Osoby czytające wydania polityki

Wiarygodność w czasach niepewności

Wypróbuj za 11,90 zł!

Subskrybuj
Świat

Z frontu gender

Zhou Enlaia Zhou Enlaia Keystone / Getty Images

W Państwie Środka zanosi się na przełom. Sąd w mieście Czangsza uznał skargę 26-letniego Suna Wenlina na decyzję miejscowego urzędu stanu cywilnego, który nie godził się, by Sun poślubił swojego 36-letniego partnera. Sąd decyzję urzędników uchylił i zdecyduje – w pierwszej takiej sprawie w ChRL – czy małżeństwo można zarejestrować. Prawo rodzinne nie zakazuje wprost małżeństw osób tej samej płci, ale też wprost ich nie dopuszcza. Narzeczeni mają jednak nadzieję, że sąd weźmie pod uwagę, że prawo deklaruje ochronę tak swobody wyboru partnerów (kiedyś w Chinach normą były małżeństwa kojarzone przez rodziny), jak i równość płci.
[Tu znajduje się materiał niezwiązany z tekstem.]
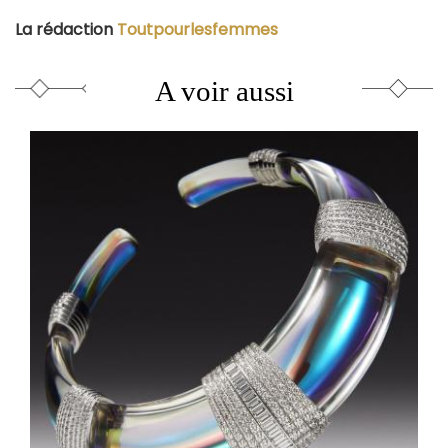
La rédaction
Toutpourlesfemmes
A voir aussi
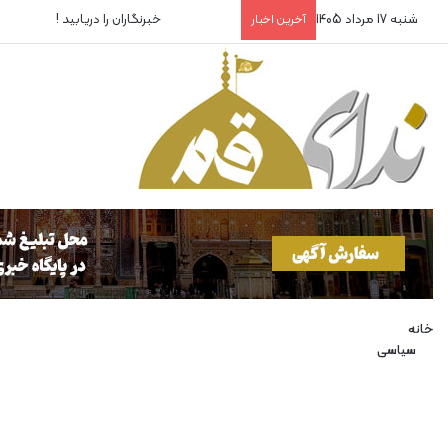
شنبه 17 مرداد 1405
خبرنگار، ایستاده در خط مقدم 
آخرین اخبار
خانه
سیاسی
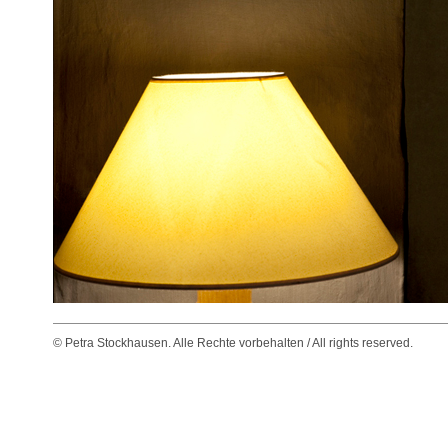
© Petra Stockhausen. Alle Rechte vorbehalten / All rights reserved.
Od 2001 r. homoseksualizm wykreślono z listy chorób psychicznych, ale pozostaje on silnym tabu. Np. policjant odwiedzający Suna przekonywał go, w duchu chińskiego przywiązania do kultu przodków, że małżeństwo musi mieć dzieci, by mogło przetrwać nazwisko. W tym względzie swoim purytańskim odruchom jest wierna partia komunistyczna. Kłopotem dla niej stała się wydana właśnie w Hongkongu biografia Zhou Enlaia. Zdaniem autorki pierwszy premier ChRL i najjaśniejsza gwiazda rewolucji miał być gejem, co ponoć wyjaśnia wiele z jego posunięć politycznych. Na wszelki wypadek, by nie rozgłaszać liberalnych miazmatów, w kontynentalnych Chinach książki nie dopuszczono na półki księgarń.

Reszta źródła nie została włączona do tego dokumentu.